▶ Action item: Look through the listing below for the word "Sign" and copy every line where it occurs.
··· Material for this task ···
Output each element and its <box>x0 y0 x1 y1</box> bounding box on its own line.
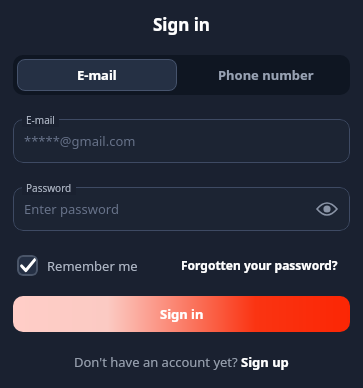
staticText: Sign in <box>160 305 204 323</box>
button[interactable]: Phone number <box>181 55 350 95</box>
staticText: Sign in <box>153 13 210 36</box>
staticText: Phone number <box>218 66 314 84</box>
button[interactable]: Remember me <box>13 255 138 276</box>
staticText: Remember me <box>47 257 138 275</box>
button[interactable]: Sign in <box>13 296 350 332</box>
staticText: E-mail <box>77 66 117 84</box>
staticText: E-mail <box>26 113 55 127</box>
staticText: *****@gmail.com <box>24 132 136 150</box>
button[interactable]: Forgotten your password? <box>181 257 338 273</box>
button[interactable]: *****@gmail.com <box>13 119 350 163</box>
staticText: Enter password <box>24 200 119 218</box>
button[interactable]: Don't have an account yet? Sign up <box>74 353 289 371</box>
button[interactable]: Enter password <box>13 187 350 231</box>
staticText: Password <box>26 181 72 195</box>
button[interactable]: E-mail <box>17 59 177 91</box>
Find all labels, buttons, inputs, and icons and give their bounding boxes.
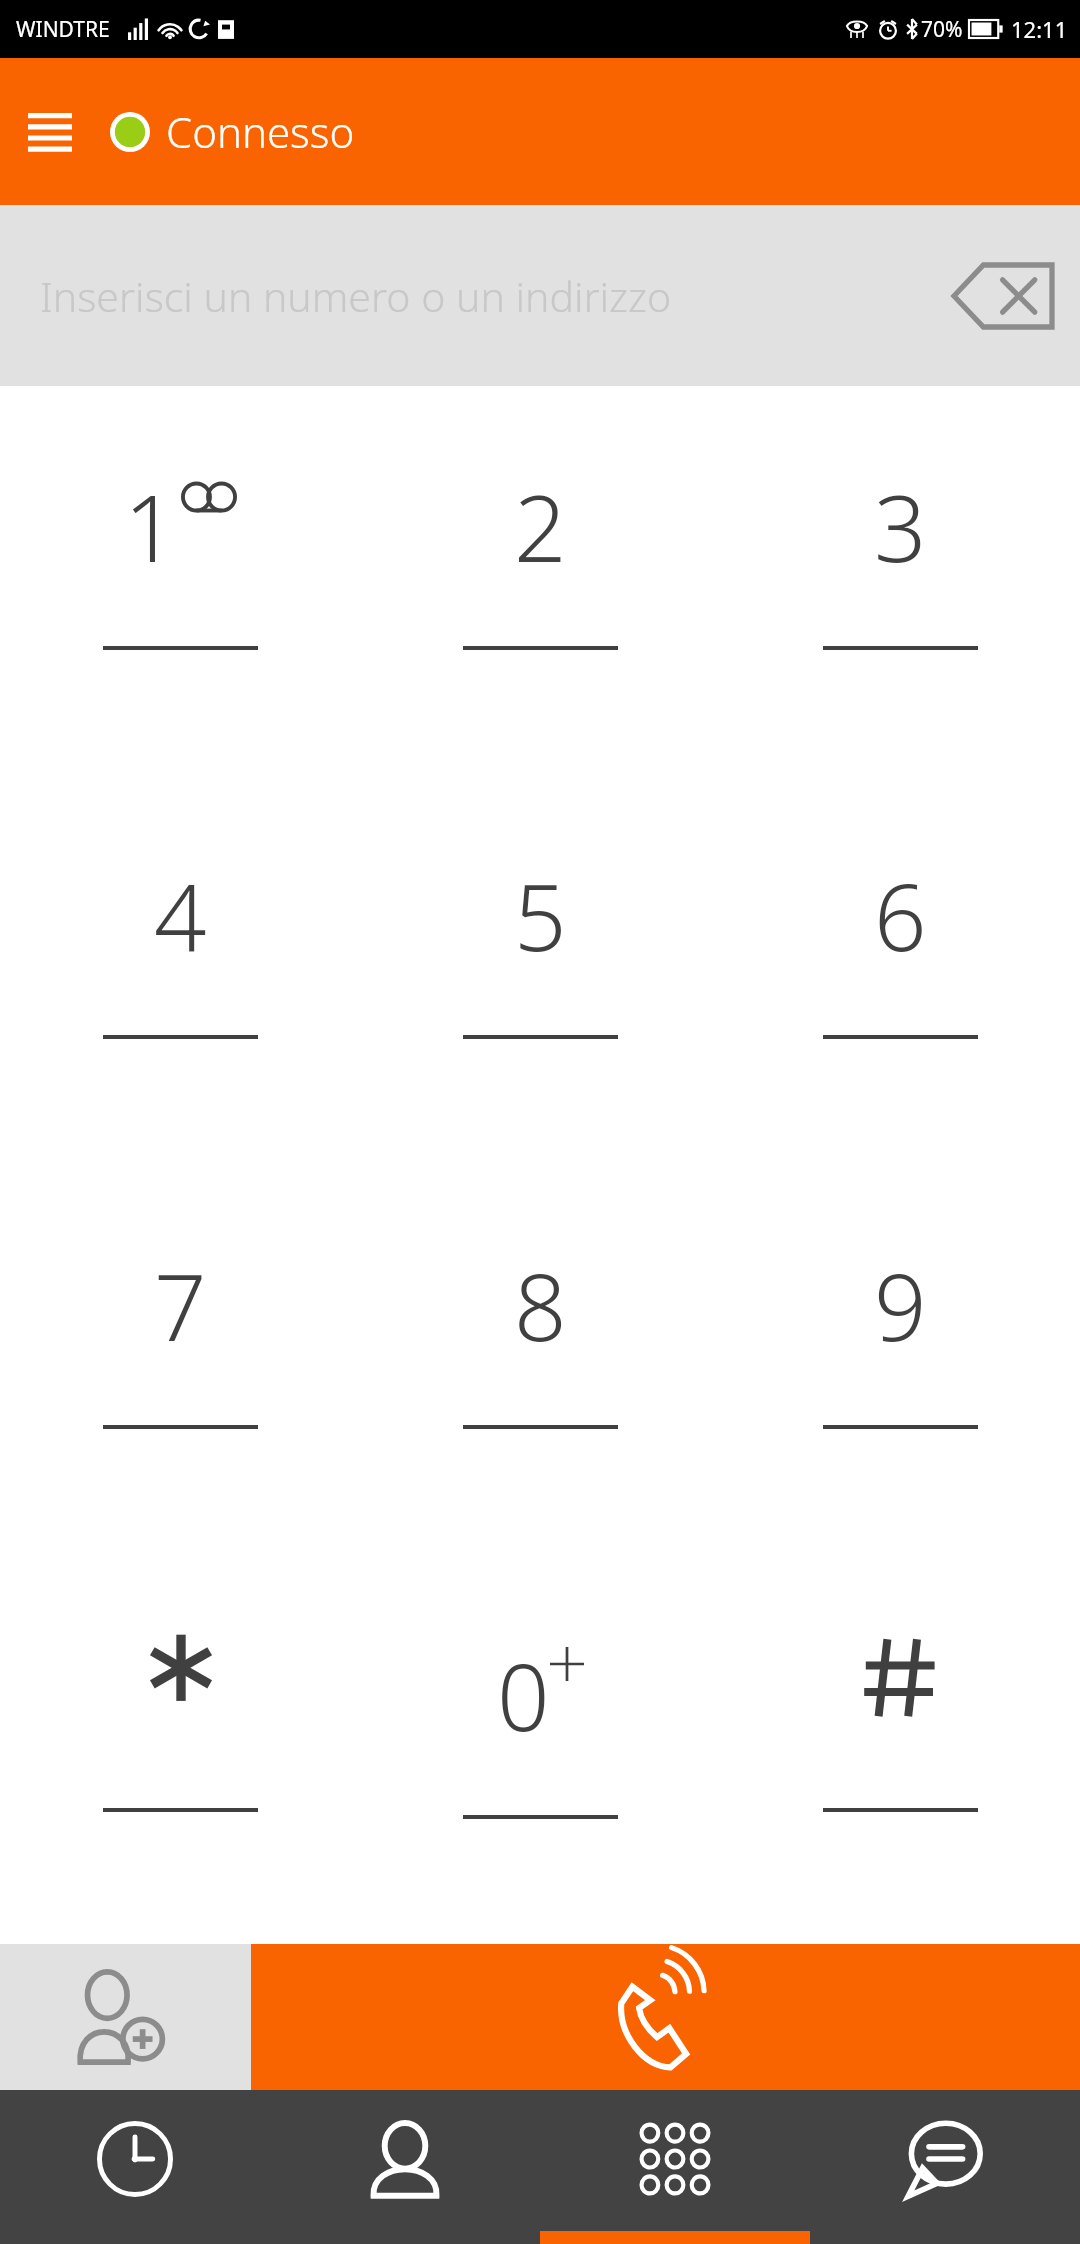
button[interactable]: Recents (0, 2090, 270, 2244)
staticText: 8 (514, 1243, 567, 1368)
button[interactable]: Backspace (948, 251, 1058, 341)
button[interactable]: 2 (360, 386, 720, 775)
staticText: 7 (154, 1243, 207, 1368)
button[interactable]: Messages (810, 2090, 1080, 2244)
button[interactable] (720, 1554, 1080, 1944)
staticText: 4 (154, 853, 207, 978)
button[interactable] (0, 1554, 360, 1944)
button[interactable]: Inserisci un numero o un indirizzo (0, 205, 1080, 386)
button[interactable]: 8 (360, 1164, 720, 1554)
staticText: 70% (921, 15, 963, 44)
staticText: 5 (514, 853, 567, 978)
button[interactable]: 5 (360, 775, 720, 1164)
button[interactable]: 7 (0, 1164, 360, 1554)
button[interactable]: 3 (720, 386, 1080, 775)
button[interactable]: 0 (360, 1554, 720, 1944)
staticText: Inserisci un numero o un indirizzo (40, 268, 672, 324)
staticText: WINDTRE (16, 15, 110, 44)
button[interactable]: 9 (720, 1164, 1080, 1554)
staticText: 0 (497, 1633, 550, 1758)
button[interactable]: Dialpad (540, 2090, 810, 2244)
button[interactable]: Contacts (270, 2090, 540, 2244)
staticText: 3 (874, 464, 927, 589)
staticText: 9 (874, 1243, 927, 1368)
button[interactable]: 6 (720, 775, 1080, 1164)
button[interactable]: Add contact (0, 1944, 251, 2090)
staticText: 12:11 (1011, 14, 1068, 44)
staticText: 1 (124, 464, 177, 589)
button[interactable]: 1 (0, 386, 360, 775)
staticText: Connesso (166, 103, 355, 160)
button[interactable]: Menu (18, 100, 82, 164)
staticText: 2 (514, 464, 567, 589)
button[interactable]: Call (251, 1944, 1080, 2090)
button[interactable]: 4 (0, 775, 360, 1164)
staticText: 6 (874, 853, 927, 978)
···
▶ Task solution:
staticText: Sign in <box>160 305 204 323</box>
staticText: Sign in <box>153 13 210 36</box>
button[interactable]: Sign in <box>13 296 350 332</box>
button[interactable]: Don't have an account yet? Sign up <box>74 353 289 371</box>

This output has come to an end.